Les autorités d’occupation marocaines ont immédiatement empêché le débarquement des trois membres : un agent de sécurité a physiquement bloqué la sortie de l’avion, leur entrée sur le territoire a été refusée et ils ont été expulsés de manière sommaire, étant renvoyés vers l’archipel canarien sans pouvoir atteindre aucun des objectifs prévus.

Les membres de la délégation ont dénoncé au moment même de l’expulsion — et de nouveau à leur retour aux Canaries — qu’il s’agissait d’un acte illégal, arbitraire et inacceptable, dont le seul but est de bloquer toute forme d’observation internationale indépendante sur le territoire.

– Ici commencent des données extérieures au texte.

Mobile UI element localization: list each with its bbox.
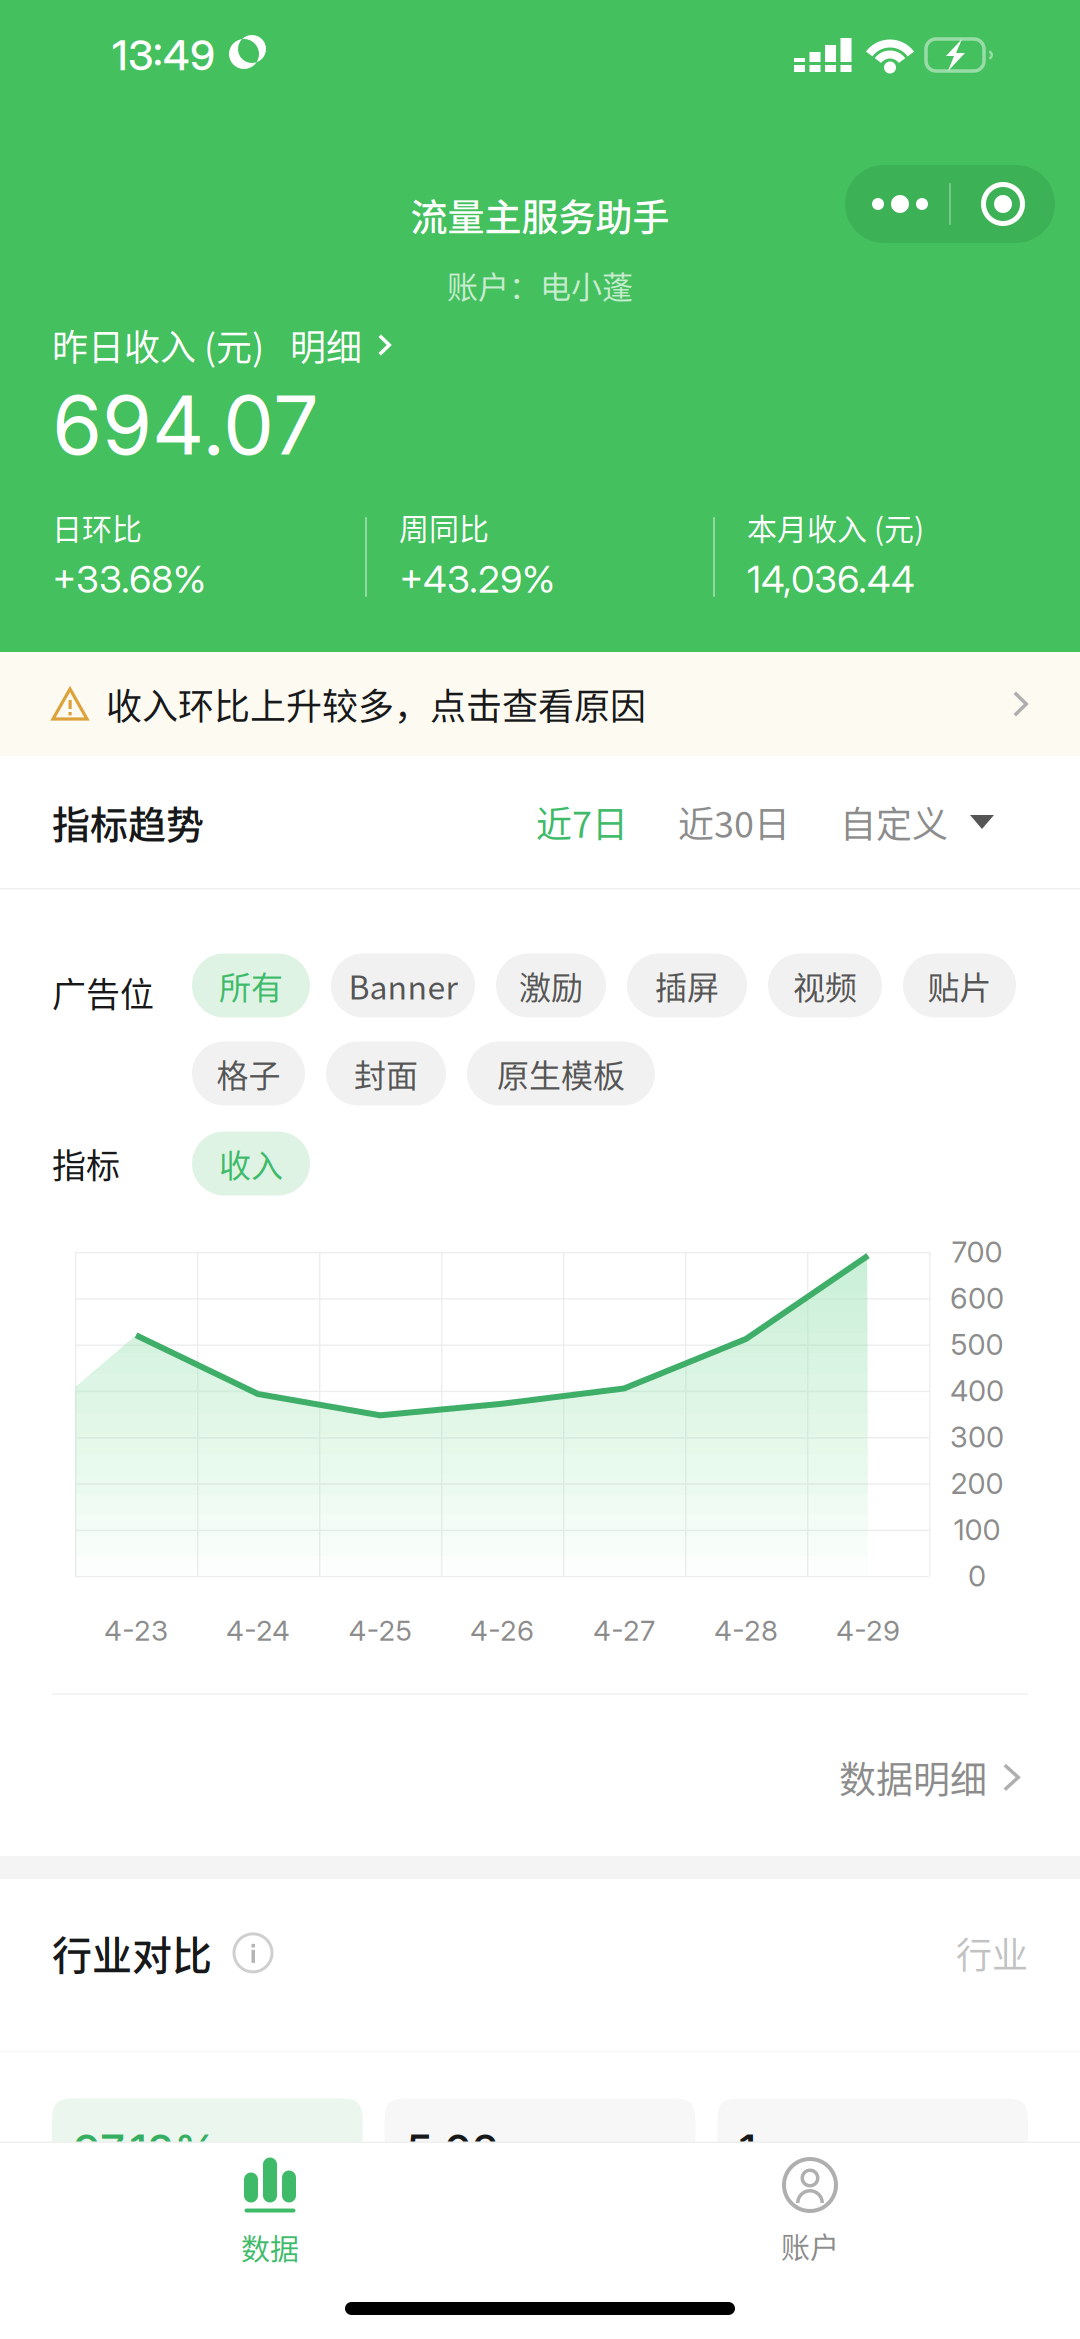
staticText: 100 (954, 1512, 1000, 1547)
staticText: 指标趋势 (52, 794, 204, 850)
staticText: 广告位 (52, 968, 154, 1017)
staticText: 5.02 (406, 2124, 499, 2177)
staticText: 流量主服务助手 (410, 188, 670, 242)
staticText: 所有 (219, 962, 283, 1009)
button[interactable]: 插屏 (627, 954, 747, 1018)
staticText: 收入环比上升较多，点击查看原因 (106, 678, 646, 730)
staticText: +33.68% (52, 556, 206, 602)
staticText: 4-26 (470, 1614, 534, 1647)
button[interactable]: About industry comparison (234, 1934, 272, 1972)
staticText: 97.12% (73, 2124, 218, 2177)
staticText: 300 (950, 1420, 1004, 1455)
staticText: 日环比 (52, 505, 142, 549)
button[interactable]: 格子 (192, 1042, 305, 1106)
button[interactable]: 97.12% (52, 2098, 363, 2312)
staticText: 0 (968, 1558, 986, 1594)
button[interactable]: 5.02 (385, 2098, 695, 2312)
staticText: 行业 (956, 1927, 1028, 1979)
staticText: 指标 (52, 1139, 120, 1188)
staticText: 数据明细 (839, 1751, 987, 1804)
button[interactable]: 1 (717, 2098, 1028, 2312)
staticText: 近7日 (536, 796, 628, 848)
button[interactable]: 所有 (192, 954, 310, 1018)
staticText: 600 (950, 1281, 1004, 1316)
button[interactable]: 数据明细 (839, 1695, 1020, 1860)
staticText: 1 (738, 2124, 756, 2177)
staticText: Banner (348, 962, 458, 1009)
button[interactable]: More (845, 165, 1055, 243)
button[interactable]: 自定义 (790, 792, 994, 852)
staticText: 数据 (241, 2226, 299, 2268)
button[interactable]: 贴片 (903, 954, 1016, 1018)
button[interactable]: 近7日 (536, 792, 628, 852)
staticText: 格子 (216, 1050, 280, 1097)
staticText: 13:49 (112, 30, 215, 80)
staticText: 账户：电小蓬 (447, 263, 633, 308)
button[interactable]: 视频 (768, 954, 882, 1018)
staticText: 近30日 (678, 796, 790, 848)
button[interactable]: 激励 (496, 954, 606, 1018)
button[interactable]: 昨日收入 (元) (52, 318, 1080, 372)
staticText: 14,036.44 (747, 556, 915, 602)
staticText: 400 (950, 1373, 1004, 1408)
staticText: 昨日收入 (元) (52, 319, 264, 371)
staticText: 694.07 (52, 376, 319, 474)
staticText: 原生模板 (497, 1050, 625, 1097)
staticText: 4-27 (593, 1614, 655, 1647)
staticText: 插屏 (655, 962, 719, 1009)
staticText: 视频 (793, 962, 857, 1009)
button[interactable]: 封面 (326, 1042, 446, 1106)
staticText: 700 (952, 1234, 1002, 1270)
staticText: 账户 (781, 2225, 839, 2267)
staticText: 封面 (354, 1050, 418, 1097)
staticText: 4-29 (836, 1614, 900, 1647)
staticText: 本月收入 (元) (747, 505, 924, 549)
staticText: 自定义 (840, 796, 948, 848)
staticText: +43.29% (399, 556, 555, 602)
button[interactable]: 账户 (540, 2143, 1080, 2283)
button[interactable]: 近30日 (628, 792, 790, 852)
staticText: 明细 (290, 319, 362, 371)
staticText: 4-25 (348, 1614, 412, 1647)
staticText: 收入 (219, 1140, 283, 1187)
button[interactable]: 原生模板 (467, 1042, 655, 1106)
staticText: 4-23 (104, 1614, 168, 1647)
button[interactable]: Banner (331, 954, 475, 1018)
button[interactable]: 收入 (192, 1132, 310, 1196)
staticText: 贴片 (928, 962, 992, 1009)
staticText: 激励 (519, 962, 583, 1009)
staticText: 500 (950, 1327, 1004, 1362)
staticText: 行业对比 (52, 1924, 212, 1982)
staticText: 4-24 (226, 1614, 290, 1647)
button[interactable]: 数据 (0, 2143, 540, 2283)
staticText: 4-28 (714, 1614, 778, 1647)
staticText: 200 (950, 1466, 1004, 1501)
staticText: 周同比 (399, 505, 489, 549)
button[interactable]: 收入环比上升较多，点击查看原因 (0, 652, 1080, 756)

Cet incident grave n’est pas un fait isolé. Depuis plus d’une décennie, le Maroc applique une politique systématique de blocus absolu :
• Plus de 329 observateurs internationaux (parlementaires, défenseurs des droits de l’homme, juristes et journalistes provenant de 21 pays) ont été expulsés ou empêchés d’entrer au Sahara Occidental occupé depuis 2014, dont 27 pour la seule année 2025.
• Depuis 2015, les autorités marocaines n’ont autorisé aucune visite des missions techniques du Haut-Commissariat des Nations Unies aux Droits de l’Homme (HCDH).
• Les visites du Comité International de la Croix-Rouge (CICR) au Sahara Occidental occupé restent paralysées depuis 1996.

Avec cette politique d’hermétisme absolu, le Royaume du Maroc a transformé le Sahara Occidental — divisé par un mur militarisé et miné de 2 720 km, surveillé par plus de 120 000 soldats — en le territoire le plus hermétique et opaque de la planète. Des centaines de milliers de familles sahraouies restent séparées depuis cinq décennies, sans aucune possibilité de retrouvailles familiales.

Cette situation d’isolement forcé et de violation systématique des droits de l’homme s’est notablement aggravée depuis que le Maroc a obtenu le soutien politique explicite de plusieurs dirigeants internationaux, dont les gouvernements de Pedro Sánchez (Espagne), d’Emmanuel Macron (France), de Benjamin Netanyahu (Israël) et l’ancienne administration de Donald Trump (États-Unis), qui ont contribué à légitimer l’occupation et à garantir l’impunité.

L’AFAPREDESA exige que la communauté internationale cesse d’être complice passive de cette anomalie flagrante et demande de toute urgence les mesures concrètes suivantes :

  1. L’intervention immédiate du Secrétaire Général des Nations Unies et du Haut-Commissaire aux Droits de l’Homme pour exiger la cessation immédiate du blocus des observateurs internationaux et l’ouverture sans restriction du territoire aux missions techniques de l’ONU et aux rapporteurs spéciaux.
  2. La reprise urgente des visites du Comité International de la Croix-Rouge au Sahara Occidental occupé, paralysées depuis 1996.
  3. La création d’un mécanisme permanent de surveillance des droits de l’homme de l’ONU sur tout le territoire, garantissant un accès libre et sans entrave aux observateurs indépendants.
  4. La condamnation explicite par l’Union Africaine, l’Union Européenne et les États membres du Conseil de Sécurité de cette politique systématique d’obstruction et de violation du droit international humanitaire et des droits de l’homme.
  5. La cessation de tout soutien politique, économique ou diplomatique contribuant à perpétuer l’occupation et l’isolement forcé du peuple sahraoui.

L’AFAPREDESA réaffirme que le droit du peuple sahraoui à l’autodétermination est inaliénable et reconnu par les résolutions de l’ONU et de l’Union Africaine. Tant que persistera cette occupation illégale et cet hermétisme délibéré, la communauté internationale a la responsabilité inéluctable d’agir avec fermeté et urgence.